▶ _Assigned task_:
When you reach the line with "Mata Atlântica" in the data below, begin printing lines exactly, and stop once the line with "はどうか確認できるようになっています。" has been printed.

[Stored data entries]

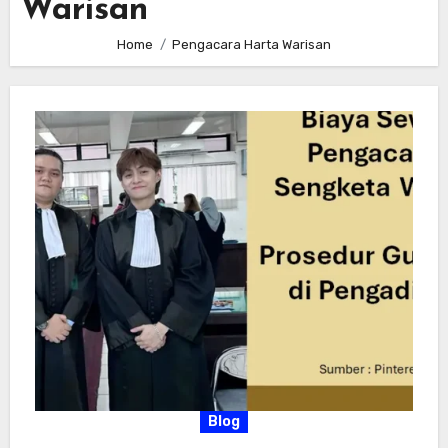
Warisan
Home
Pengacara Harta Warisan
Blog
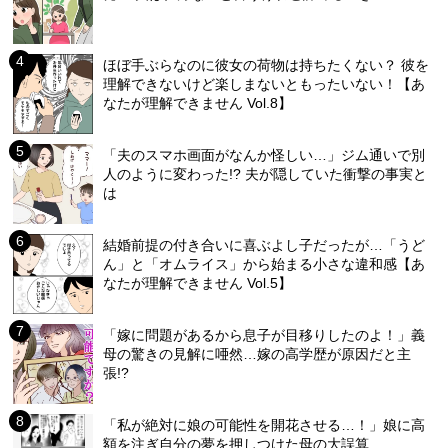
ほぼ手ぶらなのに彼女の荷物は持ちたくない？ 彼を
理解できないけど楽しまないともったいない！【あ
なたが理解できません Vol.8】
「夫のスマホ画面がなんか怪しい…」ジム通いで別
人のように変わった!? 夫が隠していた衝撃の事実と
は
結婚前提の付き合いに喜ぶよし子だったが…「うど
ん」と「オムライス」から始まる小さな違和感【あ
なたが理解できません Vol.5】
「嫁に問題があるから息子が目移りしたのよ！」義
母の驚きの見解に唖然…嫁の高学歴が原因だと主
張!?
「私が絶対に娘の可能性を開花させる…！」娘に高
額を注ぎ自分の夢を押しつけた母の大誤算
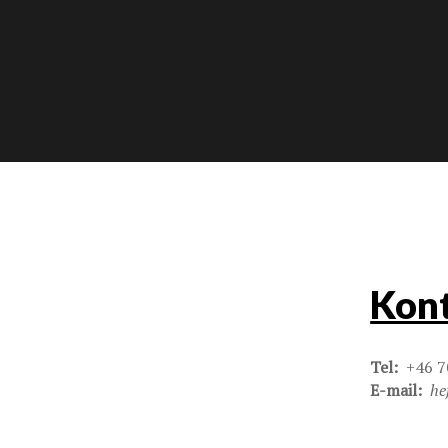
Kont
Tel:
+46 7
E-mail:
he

--

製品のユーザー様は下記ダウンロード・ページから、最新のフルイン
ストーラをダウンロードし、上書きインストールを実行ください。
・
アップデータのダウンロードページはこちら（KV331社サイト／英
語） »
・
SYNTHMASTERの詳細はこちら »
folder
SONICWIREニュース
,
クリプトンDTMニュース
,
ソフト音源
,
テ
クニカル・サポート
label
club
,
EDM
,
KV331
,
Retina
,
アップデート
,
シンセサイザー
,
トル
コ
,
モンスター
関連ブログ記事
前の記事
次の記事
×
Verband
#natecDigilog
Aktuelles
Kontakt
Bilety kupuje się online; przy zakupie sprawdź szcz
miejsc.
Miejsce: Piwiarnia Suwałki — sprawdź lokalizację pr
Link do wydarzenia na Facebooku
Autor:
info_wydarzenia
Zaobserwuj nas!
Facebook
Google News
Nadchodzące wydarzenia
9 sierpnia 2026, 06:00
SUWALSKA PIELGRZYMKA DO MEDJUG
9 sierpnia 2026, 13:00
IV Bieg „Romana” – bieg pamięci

* * *

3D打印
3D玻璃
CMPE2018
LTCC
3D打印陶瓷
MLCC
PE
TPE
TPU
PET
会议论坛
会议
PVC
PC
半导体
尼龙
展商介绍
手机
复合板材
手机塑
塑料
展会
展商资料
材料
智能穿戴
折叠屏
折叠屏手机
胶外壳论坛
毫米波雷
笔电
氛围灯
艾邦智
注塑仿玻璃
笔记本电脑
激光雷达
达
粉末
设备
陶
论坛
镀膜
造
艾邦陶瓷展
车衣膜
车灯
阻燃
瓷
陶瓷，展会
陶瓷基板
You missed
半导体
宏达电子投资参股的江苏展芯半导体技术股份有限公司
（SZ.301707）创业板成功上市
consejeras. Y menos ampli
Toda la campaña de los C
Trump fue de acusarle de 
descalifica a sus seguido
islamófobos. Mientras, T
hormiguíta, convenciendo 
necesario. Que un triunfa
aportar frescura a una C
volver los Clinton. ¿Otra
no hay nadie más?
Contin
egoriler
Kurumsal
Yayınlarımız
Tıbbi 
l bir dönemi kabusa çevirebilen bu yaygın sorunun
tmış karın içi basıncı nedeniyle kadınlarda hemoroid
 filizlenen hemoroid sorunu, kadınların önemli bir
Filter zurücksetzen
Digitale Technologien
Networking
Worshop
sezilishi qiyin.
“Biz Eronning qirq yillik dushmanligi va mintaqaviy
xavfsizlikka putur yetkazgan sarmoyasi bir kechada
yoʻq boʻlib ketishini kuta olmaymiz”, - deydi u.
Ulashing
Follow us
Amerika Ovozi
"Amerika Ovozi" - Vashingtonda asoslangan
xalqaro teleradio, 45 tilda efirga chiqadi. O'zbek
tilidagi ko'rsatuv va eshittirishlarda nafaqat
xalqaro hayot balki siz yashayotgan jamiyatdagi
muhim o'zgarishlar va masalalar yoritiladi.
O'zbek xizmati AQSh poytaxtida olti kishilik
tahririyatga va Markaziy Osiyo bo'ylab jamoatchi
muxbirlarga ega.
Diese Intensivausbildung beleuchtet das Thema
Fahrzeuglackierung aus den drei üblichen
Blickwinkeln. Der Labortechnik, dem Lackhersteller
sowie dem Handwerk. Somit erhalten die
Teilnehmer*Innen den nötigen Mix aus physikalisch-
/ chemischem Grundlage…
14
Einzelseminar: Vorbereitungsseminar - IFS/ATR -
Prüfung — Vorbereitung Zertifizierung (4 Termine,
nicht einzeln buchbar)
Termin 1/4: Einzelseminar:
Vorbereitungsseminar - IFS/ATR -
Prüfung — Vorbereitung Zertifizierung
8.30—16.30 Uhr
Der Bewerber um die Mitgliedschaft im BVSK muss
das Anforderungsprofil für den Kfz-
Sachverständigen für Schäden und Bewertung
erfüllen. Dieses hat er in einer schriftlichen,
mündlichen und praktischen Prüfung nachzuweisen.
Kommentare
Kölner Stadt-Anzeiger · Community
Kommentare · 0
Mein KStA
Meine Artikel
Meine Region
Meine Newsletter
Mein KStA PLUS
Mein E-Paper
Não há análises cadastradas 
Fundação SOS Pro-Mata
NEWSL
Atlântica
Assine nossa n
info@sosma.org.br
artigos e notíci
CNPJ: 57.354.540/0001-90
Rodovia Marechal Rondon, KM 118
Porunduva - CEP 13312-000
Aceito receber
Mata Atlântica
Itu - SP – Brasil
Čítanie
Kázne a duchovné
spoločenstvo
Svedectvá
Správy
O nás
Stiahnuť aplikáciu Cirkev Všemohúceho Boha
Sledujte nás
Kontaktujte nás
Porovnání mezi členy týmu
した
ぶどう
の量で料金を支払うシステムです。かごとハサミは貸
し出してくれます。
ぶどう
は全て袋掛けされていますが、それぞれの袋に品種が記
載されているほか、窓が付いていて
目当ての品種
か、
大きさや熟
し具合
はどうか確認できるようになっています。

▶ _Result_:
Mata Atlântica
Itu - SP – Brasil
Čítanie
Kázne a duchovné
spoločenstvo
Svedectvá
Správy
O nás
Stiahnuť aplikáciu Cirkev Všemohúceho Boha
Sledujte nás
Kontaktujte nás
Porovnání mezi členy týmu
した
ぶどう
の量で料金を支払うシステムです。かごとハサミは貸
し出してくれます。
ぶどう
は全て袋掛けされていますが、それぞれの袋に品種が記
載されているほか、窓が付いていて
目当ての品種
か、
大きさや熟
し具合
はどうか確認できるようになっています。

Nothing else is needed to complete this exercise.